(I don’t have any video of this one, sadly. As part of the R&D for the project I collected lots of old passport photos. Here’s a little ‘animation’ I made of them.. Meanwhile, there are a few images of the installation, and the photos it produced, below)
Here’s what a visitor had to say about RememberMe:
“RememberMe is a ‘hotwired Photo Booth’, developed by one of the UK’s leading sound and digital artists.
From the outside the Photo Booth looks ordinary and familiar. Visitors, however, will soon become aware that this machine has wayward tendencies and is haunted by the imprint of previous visitors. Their images will buzz, flicker and distort. A mechanical voice inside the installation will issue obscure instructions and indeterminate images, and the faces of other people will appear on its screen. On leaving the booth, visitors will be presented with the expected strip of four photographic images, but of unpredictable content: digitally warped, distorted and abstracted.

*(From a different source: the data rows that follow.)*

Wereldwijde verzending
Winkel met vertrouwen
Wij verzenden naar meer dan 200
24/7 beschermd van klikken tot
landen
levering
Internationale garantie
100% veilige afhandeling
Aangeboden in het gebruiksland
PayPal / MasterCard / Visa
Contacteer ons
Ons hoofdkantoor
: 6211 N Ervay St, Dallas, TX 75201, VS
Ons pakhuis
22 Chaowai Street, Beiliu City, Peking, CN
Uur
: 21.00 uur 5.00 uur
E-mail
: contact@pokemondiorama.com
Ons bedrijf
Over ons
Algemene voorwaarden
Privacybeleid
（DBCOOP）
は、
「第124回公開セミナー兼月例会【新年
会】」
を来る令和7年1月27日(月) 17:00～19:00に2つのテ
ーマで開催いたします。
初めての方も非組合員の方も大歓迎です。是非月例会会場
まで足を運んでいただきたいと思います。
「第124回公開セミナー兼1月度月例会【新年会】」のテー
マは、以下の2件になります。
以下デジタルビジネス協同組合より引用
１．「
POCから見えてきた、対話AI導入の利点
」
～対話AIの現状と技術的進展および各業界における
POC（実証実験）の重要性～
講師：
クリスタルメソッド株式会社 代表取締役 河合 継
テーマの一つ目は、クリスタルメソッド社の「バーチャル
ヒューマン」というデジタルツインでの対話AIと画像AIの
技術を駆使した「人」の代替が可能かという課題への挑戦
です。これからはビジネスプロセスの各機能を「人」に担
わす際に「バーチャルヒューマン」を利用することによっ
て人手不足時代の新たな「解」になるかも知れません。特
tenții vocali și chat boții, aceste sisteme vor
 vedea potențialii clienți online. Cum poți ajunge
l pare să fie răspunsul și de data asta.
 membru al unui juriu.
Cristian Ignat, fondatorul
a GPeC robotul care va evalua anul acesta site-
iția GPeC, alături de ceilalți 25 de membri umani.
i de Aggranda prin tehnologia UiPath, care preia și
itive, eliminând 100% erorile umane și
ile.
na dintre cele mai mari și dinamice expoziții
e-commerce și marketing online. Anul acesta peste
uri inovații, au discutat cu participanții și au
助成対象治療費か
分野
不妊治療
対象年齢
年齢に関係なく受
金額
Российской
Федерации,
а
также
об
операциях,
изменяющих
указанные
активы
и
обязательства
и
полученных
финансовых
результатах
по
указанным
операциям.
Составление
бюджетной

At the top of Cambridge’s CB2 Café you will find a familiar yet unfamiliar object: RememberMe, a Future Physical commission created by Joseph Hyde. Externally, RememberMe resembles a standard photo booth, though the monitor attached to it, displaying a complex Max screen, hints that it is no ordinary generator of passport snaps.
RememberME is a “Hotwired photo booth with a mind of its own and a memory for faces”. Step inside it and it certainly does get you thinking about memory – as well as involving you in a dialogue of sorts with people who have been inside it before. Not to mention those who will enter it in future.
Press the red button and you are asked to make sure your face is correctly positioned inside an on-screen oval. Once your initial photo has been taken, you find someone else’s face appearing on the screen. The machine – with its disembodied text-to-speech synthesiser voice – informs you that you must memorise this “partner’s” appearance. Confusingly – and intentionally so – a photograph of another person’s face appears as you squint at the screen, attempting to memorise your partner’s appearance. Are you supposed to memorise that face too?
You’re then asked to describe your partner – with the rogue face still on-screen – and are treated to previous inhabitants of RememberMe describing their partners. The next step is to record a question to pose future visitors to the booth, and answer a question posed by previous visitors. Or rather, two questions, spoken over the top of each other. There are clearly ghosts in this machine.
Within the familiar environ of a photo booth, RememberMe makes great use of technology to foster a sense of community – rarely, in real life, do you get much sense of previous visitors. RememberMe shows it is possible to have a conversation which takes place both in the past and the future. And, of course, it leaves you with a souvenir: a strip of photographs that constitute an enduring memory.”